A novel method, based on studying transcription factor protein interactomes, has been developed to identify genetic variants that are likely to play important roles in congenital heart disease. The new strategy—which combines techniques from genetics, computational biology, stem cell biology, and proteomics—could also be applied to study numerous other diseases with complex genetic causes.
This work is published in Cell, in the paper, “Transcription Factor Protein Interactomes Reveal Genetic Determinants in Heart Disease.”
Nearly 1% of all children are born with congenital heart disease—a range of potentially life-threatening problems with the structure and function of their hearts. For most children, the precise causes of the defects are unknown. One cause could be genetic variants that are involved in the formation of the heart in the womb. But it is unknown which genes contribute to congenital heart disease and how they interact with each other.
“Previous methods have generated long lists of variants detected in patients, but many actually turned out to be inconsequential, so a major challenge in the field has been identifying which variants are most important,” said Deepak Srivastava, MD, Gladstone president and professor in the department of pediatrics at the University of California, San Francisco (UCSF). “Our approach pinpoints variants that are most likely to be involved in disease, allowing us to focus on those variants, deepen understanding of the underlying biology of the disease, and, we hope, move more rapidly toward new treatments.”
Rather than looking at variants in isolation, the novel strategy considers the interactions between proteins to zero in on which variants might be causing disease—in this case, congenital heart disease.
The proteins GATA4 and TBX5 were already known to be required for healthy human heart formation, and to collaborate with a network of additional proteins to help grow a heart.
The researchers carefully mapped out the entire network of interactions between the GATA4 and TBX5 proteins using precursor heart cells grown from human induced pluripotent stem cells. Next, they cross-referenced this 273-protein network with DNA sequencing data from over 3,000 children with congenital heart disease and their parents.
Several dozen variants in the children’s sequencing data matched specific proteins also found in the GATA4-TBX5 network, far more than expected, pinpointing them as candidates that may contribute to congenital heart disease.
“We first identified important protein networks in the types of cells affected in congenital heart disease, and then integrated large-scale, protein-coding sequencing data,” said Bárbara González Terán, PhD, a postdoctoral scholar in Srivastava’s lab. “Many scientists had speculated this approach was possible, but to our knowledge, this is the first time it has actually been done, for any disease.”
Maureen Pittman, a graduate student in the lab of Katie Pollard, PhD, director of the Gladstone Institute of Data Science and Biotechnology, developed a computational tool that ranks the candidates according to their likelihood of contributing to congenital heart disease. This ranking algorithm takes into account characteristics of the variant, the affected gene, and the type of heart defect found in patients with the variant.
“Of the top-ranking variants we identified with the algorithm, some were in genes already known to contribute to congenital heart defects,” said Pittman. “But many had never before been linked to heart development, including a protein called GLYR1, which is involved in turning other genes on and off.”
Additional experiments in cells and mice indicated that GLYR1 indeed plays a central role in the formation of the heart, and a patient variant of GLYR1 disrupts heart development by hampering its interaction with GATA4.
“Identifying GLYR1 as a key gene in heart development opens up a whole new biological space for understanding how this system works,” said Srivastava. “We will continue to study the biology of GLYR1, and we hope that others will follow up on the other high-scoring variants we found.”

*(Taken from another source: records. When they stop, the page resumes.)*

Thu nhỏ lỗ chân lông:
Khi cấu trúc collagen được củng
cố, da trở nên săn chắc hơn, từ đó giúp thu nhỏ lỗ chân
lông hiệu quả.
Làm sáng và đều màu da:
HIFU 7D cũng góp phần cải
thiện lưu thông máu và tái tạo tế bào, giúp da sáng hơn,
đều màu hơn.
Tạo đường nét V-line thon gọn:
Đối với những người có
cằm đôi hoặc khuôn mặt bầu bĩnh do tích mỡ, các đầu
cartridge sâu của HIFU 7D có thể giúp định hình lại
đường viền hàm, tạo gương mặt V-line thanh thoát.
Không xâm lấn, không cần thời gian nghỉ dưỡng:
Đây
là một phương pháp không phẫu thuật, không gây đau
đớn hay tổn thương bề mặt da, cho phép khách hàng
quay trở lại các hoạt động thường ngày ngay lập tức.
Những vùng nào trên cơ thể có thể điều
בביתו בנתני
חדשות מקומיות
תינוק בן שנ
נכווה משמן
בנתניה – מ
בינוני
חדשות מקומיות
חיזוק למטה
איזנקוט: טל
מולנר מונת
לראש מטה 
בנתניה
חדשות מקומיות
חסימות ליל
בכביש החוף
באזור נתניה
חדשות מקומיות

The new study relied heavily on proteomics techniques from the lab of Nevan Krogan, PhD, senior investigator at Gladstone and director of the Quantitative Biosciences Institute at UCSF. “The dynamic and teamwork-focused efforts at Gladstone really made this possible,” said Srivastava.

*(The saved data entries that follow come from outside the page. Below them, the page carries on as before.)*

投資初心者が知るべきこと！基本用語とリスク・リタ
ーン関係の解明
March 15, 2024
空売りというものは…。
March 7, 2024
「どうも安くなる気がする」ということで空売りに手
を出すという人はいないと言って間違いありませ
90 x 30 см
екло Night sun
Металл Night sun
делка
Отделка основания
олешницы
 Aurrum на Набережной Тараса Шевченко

The researchers believe the power of their new method lies in its promise to help illuminate how combinations of variants—rather than single variants on their own—work together to cause congenital heart disease. This method could also be adapted to identify combinations of variants that may underlie other complex diseases. For instance, Pollard’s team is already looking into applying it to neurodevelopmental disorders, including autism and epilepsy.
“With more and more sequencing data being generated every year from patients with complex diseases, our approach will help guide where to focus among all the detected variants,” Srivastava said.